Tuesday, April 1, 2008

Scotland Roundup

Now for a regular post that's not been seen in a while, not that it has been missed much.

The season is winding down in Scotland, as with most other Euro leagues. Unlike most of those leagues, Scotland does a mostly unfathomable split after 33 games. The top 6 teams go to play wach other one more time each, whole the bottom 6 face their low-ranked counterparts as well. Given that over half the SPL squads have played 32 games now, it's time to look at how the split will shape up.

As you may have seen on FSC Sunday night (not bloody likely, I know), Rangers cemented their place at the top of the table by defeating Celtic 1-0. The match was notable as Allan McGregor became the first Rangers keeper ever to shut out Celtic on four straight occasions. On the other end of the pitch, Boruc jumped over the ball trying to save a one on one leading to the only Rangers goal. Rangers have a six point lead on Celtic with a game in hand, but they also have severe fixture congestion ahead, so the race is not over yet.

Meanwhile, 20 points behind Celtic, Dundee United have slipped ahead of Motherwell for third place and the last league-awarded European slot. However, due to fixture's canceled in the wake of Phil O'Donnell's death, Motherwell have two games in hand, though I think they are both to Old Firm squads. Hibernian sit another two points back, lurking safely in fifth place.

Right on the split line, there is a log jam. As I have noted before, Aberdeen did a wonderful job in Europe with a shortened squad, but their league position suffered. At the halfway point of the season, they were comfortably above the cut line. Now Aberdeen sit in eighth place, and only because of a late, late goal this weekend against Inverness CT. By the way, that's 17 games in a row against ICT without losing now, so I'll gloat. Aberdeen face what is billed as a winner take all match against Falkirk this Monday night. No one seems happy that the match has been moved to accommodate Setanta Sports, especially Falkirk management and their fans who face the choice of seeing the end of the game or getting home the same day, as the last train out of Aberdeen to Falkirk runs at 9:00, or so I'm (somewhat) reliably told. The game is a 7:45 kickoff.

The truth is that it is not a winner take all game anyway. Hearts sit on 41 points, level with Aberdeen and one point behind Falkirk. Hearts play a poor Kilmarnock side away on Saturday. With their superior goal difference to Aberdeen, a win would knock the Dons out of any hope for a top 6 spot.

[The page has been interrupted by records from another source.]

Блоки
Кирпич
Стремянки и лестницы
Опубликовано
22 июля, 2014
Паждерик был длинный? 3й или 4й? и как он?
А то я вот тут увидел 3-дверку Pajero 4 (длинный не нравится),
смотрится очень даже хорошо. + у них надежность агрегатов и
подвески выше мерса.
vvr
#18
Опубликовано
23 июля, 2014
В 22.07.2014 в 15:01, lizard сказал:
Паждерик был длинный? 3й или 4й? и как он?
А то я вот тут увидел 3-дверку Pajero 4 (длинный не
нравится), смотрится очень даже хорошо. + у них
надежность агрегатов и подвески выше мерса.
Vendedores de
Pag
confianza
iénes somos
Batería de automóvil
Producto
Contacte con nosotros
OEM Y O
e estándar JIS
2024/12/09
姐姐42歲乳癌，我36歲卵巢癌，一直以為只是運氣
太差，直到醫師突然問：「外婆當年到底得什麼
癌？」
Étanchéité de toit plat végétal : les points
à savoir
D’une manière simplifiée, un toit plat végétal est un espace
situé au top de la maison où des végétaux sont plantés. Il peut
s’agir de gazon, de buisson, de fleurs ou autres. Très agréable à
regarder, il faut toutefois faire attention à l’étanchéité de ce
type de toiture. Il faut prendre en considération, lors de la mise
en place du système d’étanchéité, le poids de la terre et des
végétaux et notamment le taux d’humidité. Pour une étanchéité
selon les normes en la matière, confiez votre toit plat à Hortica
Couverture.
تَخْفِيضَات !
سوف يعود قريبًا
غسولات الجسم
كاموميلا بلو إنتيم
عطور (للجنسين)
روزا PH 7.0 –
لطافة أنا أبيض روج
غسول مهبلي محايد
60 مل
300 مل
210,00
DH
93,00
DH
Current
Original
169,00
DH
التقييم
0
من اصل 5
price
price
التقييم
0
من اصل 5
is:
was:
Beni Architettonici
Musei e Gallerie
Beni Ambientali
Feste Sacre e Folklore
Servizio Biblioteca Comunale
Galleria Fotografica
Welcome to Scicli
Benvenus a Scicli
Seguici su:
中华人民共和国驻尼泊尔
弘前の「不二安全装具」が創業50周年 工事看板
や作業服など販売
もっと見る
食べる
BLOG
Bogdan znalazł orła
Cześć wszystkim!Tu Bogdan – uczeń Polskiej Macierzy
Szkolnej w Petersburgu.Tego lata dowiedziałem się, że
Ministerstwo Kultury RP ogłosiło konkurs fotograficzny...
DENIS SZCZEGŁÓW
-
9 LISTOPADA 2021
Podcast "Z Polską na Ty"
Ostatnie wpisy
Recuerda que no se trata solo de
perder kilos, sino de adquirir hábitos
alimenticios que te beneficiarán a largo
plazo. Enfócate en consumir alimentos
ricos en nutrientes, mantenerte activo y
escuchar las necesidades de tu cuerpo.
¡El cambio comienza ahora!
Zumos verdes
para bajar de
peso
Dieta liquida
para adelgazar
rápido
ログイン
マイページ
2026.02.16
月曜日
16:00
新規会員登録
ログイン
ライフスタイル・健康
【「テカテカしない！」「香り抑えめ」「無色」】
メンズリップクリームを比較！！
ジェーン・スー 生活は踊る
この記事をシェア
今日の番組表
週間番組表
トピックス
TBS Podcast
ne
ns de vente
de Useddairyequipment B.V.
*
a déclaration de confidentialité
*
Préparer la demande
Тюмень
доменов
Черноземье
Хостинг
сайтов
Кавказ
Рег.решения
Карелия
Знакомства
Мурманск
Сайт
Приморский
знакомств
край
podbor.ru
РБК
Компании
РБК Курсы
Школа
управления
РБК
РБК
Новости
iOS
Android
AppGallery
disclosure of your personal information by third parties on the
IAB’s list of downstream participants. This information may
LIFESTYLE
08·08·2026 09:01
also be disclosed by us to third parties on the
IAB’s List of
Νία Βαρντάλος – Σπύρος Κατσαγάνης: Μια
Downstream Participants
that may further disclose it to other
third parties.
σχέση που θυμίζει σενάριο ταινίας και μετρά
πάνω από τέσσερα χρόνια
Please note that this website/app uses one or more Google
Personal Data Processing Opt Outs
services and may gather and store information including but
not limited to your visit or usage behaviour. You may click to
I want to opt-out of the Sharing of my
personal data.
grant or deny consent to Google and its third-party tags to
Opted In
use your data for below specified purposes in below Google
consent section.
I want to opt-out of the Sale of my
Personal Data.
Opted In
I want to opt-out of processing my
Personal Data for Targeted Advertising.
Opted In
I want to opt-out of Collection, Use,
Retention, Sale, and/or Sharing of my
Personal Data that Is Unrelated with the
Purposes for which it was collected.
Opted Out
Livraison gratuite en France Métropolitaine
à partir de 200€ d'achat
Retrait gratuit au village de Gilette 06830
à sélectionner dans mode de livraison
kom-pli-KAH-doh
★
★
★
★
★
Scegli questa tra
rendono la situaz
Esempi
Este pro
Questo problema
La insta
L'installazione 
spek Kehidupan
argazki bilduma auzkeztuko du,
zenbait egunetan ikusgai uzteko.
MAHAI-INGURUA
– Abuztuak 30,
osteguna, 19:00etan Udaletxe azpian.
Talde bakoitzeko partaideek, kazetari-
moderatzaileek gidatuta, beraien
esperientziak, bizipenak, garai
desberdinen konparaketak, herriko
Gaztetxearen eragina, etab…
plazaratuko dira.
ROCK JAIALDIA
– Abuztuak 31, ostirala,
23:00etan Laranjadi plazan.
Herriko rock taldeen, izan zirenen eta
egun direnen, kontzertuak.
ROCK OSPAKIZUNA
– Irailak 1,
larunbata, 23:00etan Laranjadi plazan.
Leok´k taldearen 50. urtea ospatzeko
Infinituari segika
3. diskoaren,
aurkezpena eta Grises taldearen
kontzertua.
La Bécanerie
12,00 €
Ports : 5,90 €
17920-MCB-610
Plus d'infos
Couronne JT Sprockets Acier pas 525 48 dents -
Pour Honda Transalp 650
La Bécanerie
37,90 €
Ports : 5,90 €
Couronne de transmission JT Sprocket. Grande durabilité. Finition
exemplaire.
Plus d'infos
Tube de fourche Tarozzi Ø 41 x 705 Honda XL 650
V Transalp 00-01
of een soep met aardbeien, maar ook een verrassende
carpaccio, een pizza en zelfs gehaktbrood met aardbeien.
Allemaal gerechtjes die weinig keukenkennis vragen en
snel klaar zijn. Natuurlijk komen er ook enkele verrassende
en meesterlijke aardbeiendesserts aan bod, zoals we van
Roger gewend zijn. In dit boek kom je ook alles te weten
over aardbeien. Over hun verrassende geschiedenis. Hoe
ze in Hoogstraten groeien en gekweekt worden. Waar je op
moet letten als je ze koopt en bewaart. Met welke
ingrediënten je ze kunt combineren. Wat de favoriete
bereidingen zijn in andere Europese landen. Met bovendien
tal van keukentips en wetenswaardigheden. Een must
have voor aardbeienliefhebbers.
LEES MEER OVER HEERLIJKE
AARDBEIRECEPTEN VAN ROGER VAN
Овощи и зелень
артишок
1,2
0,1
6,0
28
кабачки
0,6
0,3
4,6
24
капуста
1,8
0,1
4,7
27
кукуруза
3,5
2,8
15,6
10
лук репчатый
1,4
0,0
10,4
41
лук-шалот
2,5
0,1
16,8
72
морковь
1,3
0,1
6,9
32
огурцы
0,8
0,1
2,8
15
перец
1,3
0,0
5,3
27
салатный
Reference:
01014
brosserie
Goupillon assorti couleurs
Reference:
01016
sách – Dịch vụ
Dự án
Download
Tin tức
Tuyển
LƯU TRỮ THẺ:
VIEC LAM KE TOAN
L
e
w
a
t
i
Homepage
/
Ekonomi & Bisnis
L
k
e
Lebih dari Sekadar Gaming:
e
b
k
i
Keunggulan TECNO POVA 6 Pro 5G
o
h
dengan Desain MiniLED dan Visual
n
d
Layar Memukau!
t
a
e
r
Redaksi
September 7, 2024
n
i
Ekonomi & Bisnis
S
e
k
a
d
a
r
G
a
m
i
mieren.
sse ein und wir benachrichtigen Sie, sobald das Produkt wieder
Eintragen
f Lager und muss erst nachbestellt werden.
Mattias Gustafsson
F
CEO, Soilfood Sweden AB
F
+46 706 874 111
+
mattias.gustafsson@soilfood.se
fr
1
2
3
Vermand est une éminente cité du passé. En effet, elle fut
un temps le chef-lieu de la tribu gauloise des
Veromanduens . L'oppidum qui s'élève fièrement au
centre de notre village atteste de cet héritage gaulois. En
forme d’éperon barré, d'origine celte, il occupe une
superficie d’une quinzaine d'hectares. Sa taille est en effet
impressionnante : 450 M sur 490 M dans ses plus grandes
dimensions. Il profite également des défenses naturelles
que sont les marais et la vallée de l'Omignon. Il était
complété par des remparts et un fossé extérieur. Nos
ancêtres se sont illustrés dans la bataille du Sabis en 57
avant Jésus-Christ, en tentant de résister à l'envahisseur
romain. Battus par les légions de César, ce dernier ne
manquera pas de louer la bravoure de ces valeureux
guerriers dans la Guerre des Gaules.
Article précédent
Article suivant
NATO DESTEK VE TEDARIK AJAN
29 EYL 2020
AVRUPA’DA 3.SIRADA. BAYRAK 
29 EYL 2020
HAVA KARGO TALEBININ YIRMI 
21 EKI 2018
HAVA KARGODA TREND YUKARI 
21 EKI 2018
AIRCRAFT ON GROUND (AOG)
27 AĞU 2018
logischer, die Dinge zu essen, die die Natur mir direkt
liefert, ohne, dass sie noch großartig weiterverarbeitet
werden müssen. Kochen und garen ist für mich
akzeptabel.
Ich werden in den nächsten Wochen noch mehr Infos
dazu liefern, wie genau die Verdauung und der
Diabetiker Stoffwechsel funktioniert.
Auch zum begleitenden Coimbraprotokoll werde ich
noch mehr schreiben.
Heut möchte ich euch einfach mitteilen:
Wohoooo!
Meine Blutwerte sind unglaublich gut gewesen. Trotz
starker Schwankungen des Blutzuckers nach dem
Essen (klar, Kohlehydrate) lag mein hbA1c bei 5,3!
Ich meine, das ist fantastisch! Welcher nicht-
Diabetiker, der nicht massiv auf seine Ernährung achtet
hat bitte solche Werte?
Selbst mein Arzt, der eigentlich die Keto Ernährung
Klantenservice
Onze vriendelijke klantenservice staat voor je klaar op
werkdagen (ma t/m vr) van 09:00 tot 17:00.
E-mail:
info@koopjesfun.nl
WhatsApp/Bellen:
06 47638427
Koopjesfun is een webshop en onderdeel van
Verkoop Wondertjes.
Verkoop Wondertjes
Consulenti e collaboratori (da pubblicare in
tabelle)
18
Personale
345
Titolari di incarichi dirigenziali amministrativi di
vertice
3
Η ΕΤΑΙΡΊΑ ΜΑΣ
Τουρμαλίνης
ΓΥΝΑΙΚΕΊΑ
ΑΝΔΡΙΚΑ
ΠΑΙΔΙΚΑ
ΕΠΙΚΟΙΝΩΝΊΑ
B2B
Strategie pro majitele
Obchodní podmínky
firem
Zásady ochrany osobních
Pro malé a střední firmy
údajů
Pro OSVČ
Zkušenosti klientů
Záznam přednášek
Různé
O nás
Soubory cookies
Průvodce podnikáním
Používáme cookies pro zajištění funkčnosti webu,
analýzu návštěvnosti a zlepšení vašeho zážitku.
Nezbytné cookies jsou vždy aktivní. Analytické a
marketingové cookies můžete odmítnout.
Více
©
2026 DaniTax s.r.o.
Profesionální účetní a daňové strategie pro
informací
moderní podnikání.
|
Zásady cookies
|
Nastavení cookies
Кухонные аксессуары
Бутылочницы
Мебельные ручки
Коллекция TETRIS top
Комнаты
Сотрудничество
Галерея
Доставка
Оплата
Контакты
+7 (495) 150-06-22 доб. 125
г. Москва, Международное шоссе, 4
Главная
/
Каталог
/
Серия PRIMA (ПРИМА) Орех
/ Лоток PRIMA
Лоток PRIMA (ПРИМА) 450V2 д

Truthfully, Scotland's split is only fun for the Top 6 and its fans. The bottom 6 teams would normally be playing in a relegation playoff, but as we have felt the need to note many times, that spot is Gretna's without question. Int the only thing close to good news that the club has had in a while, Gretna will return to playing their "home" games at Fir Park, which will be nice given their shoddy reception in Livingston.


The Fan's Attic said...

how does the split work?

ü75 said...

After each team has played 33 games, the teams are split into two flights. The teams in places 1 through 6 play a single round robin against each other, while teams 7-12 does the same. Once the split has happened, a team cannot move out of their flight. A team in 6th place can, and often does, have less points than the 7th place team at the end of the season.

To answer the "why" question--the SPL started out as a ten team league. It was expanded after the 1999-2000 season. The decision to expand to twelve teams came very late on, and I figure it was done so that Aberdeen, who finished last that season, would be saved from their first ever relegation. This created a scheduling dilemma. Rangers and Celtic refused to lose a money making Old Firm matchup each season, but 44 games would be almost impossible to fit into a season with Scotland's weather. So, the split, previously (and may still be) used in Switzerland was adopted.

Extra bonus-though the split guarantees 38 games, it does not guarantee 19 home games. Nor does it guarantee that the teams you play 4 times will be faced home and away 2 times each. A couple of years ago, after the split Aberdeen ended up with only 18 home games, and I believe that they had to travel to Rangers three times that season as well.